Sunday 15 February 2009

Broken Britain

A journalist's catchphrase, and not the economic crisis this time but a depressing if familiar story about teenage pregnancy.



The dad is 13-year-old Alfie Patten, and the mother is his 15-year-old 'girlfriend', Chantelle Stedman. Or alleged dad, since two other lads have now come forward saying that they too have had intercourse with Chantelle - who was just 14 when she became pregnant.

The part that depressed me most is not the particular case - it is unusual only in that Alfie is so young - but that lack of critical thinking in our politicians and those who craft our social policies.

Let me digress ever so slightly to mention Signal Detection Theory by Tanner and Swets, which was the product of research done at Bell Labs in the 50s. They looked at the problem of detecting a weak signal in the presence of noise and they reached an important conclusion. If you wanted to detect most of the signals, you would also generate a lot of false alarms. If you wanted to avoid false alarms, you would miss many signals. It's a law of nature and you can't avoid its consequences.

So consider social policy. If you will put up with a lot of discomfort (moral, social, financial) around teenage pregnancy, you would have few of them. If you protect those teenagers from the consequences of their pregnancies, you will have more of them.

If you are willing to allow unemployment to be unpleasant, you will have more people willing to work. If you cushion unemployment, you will end up with more people out of work.

Now don't get me wrong. I don't like people to suffer, not at all. But what I don't like is policies crafted without both sides of this equation being looked at. And it's not even that the policies we do have prevent suffering. Both families are completely dysfunctional. Alfie's dad seems to have had nine children, every one I believe by different partners. Chantelle's family seems to have condoned the two of them sleeping together. And now we have a new poor innocent entry into the dysfunctional stakes. This child is not going to have a good life.
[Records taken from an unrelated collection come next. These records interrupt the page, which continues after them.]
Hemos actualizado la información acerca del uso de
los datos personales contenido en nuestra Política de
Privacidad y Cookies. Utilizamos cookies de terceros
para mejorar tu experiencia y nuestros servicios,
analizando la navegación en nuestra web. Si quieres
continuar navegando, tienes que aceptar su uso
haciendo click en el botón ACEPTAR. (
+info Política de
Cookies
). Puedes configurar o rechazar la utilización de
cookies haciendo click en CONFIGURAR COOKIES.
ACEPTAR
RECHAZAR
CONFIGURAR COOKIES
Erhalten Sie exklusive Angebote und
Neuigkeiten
For a start, I wouldn't leave her alone in a room with her father for five minutes.

Matt Dunkley, director of children's services at East Sussex County Council, said: "Any birth to parents this young is a cause of great concern to us and in these circumstances we will always offer substantial support to the families involved". Well, that's nice of course, but let's just rephrase that as "We will make sure that the individuals concerned and shielded from the consequences of their behaviour".

There have been the usual bleatings about sex education. Frankly that has nothing to do with it. When I was that age we had virtually none, but we also had no intercourse and no pregnancy.

And shame, regret, remourse, guilt ....?

Not a dot as far as one can tell. It's a pity. I don't know where the idea has sprung from that guilt is a bad thing. It is the surest sign that you do actually have a superego and that you have a modicum of maturity.

17 comments:

i beati said...

I had not heard this - good post - your flowering sidebar captivates moi sandy

Clare Wassermann said...

Oh here here. The man that came to do some painting in my house had a good philosophy when he preached as I made an omelette a month ago. He reckons everyone should be sterilised at birth. If you want to have a baby at say sixteen you have to sit a test on child care, social responsibility etc. If you pass this stringent exam you can have the sterilisation reversed. If you fail you have to wait 5 years before resitting the test and so it goes on.
Get Gordon Brown out, I say, and get Phil in (as it were).

Anonymous said...

You make (as usual!) a very salient point. If people are cosseted by the State their entire lives they are kept in a state of perpetual childhood, with the State as the parent shielding them from the harm their actions invoke.

Until some of that nannying is removed the 'children' are unable to learn from their actions.

The grey area tends to be (in this instance) the children born to such unions. They do not bear any of the responsibility and yet can suffer the greatest. How can this be addressed?

Georgina said...

Surely the worst part of the whole ghastly business is the way the Sun allegedly paid them £50k for the photos and Max Clifford has apparently said that if the story continues to be marketed 'well' they could collect a cool £500k from on-going photo shoots, book, TV and film rights - MY GOD ! If that is not going to encourage others down the same path ...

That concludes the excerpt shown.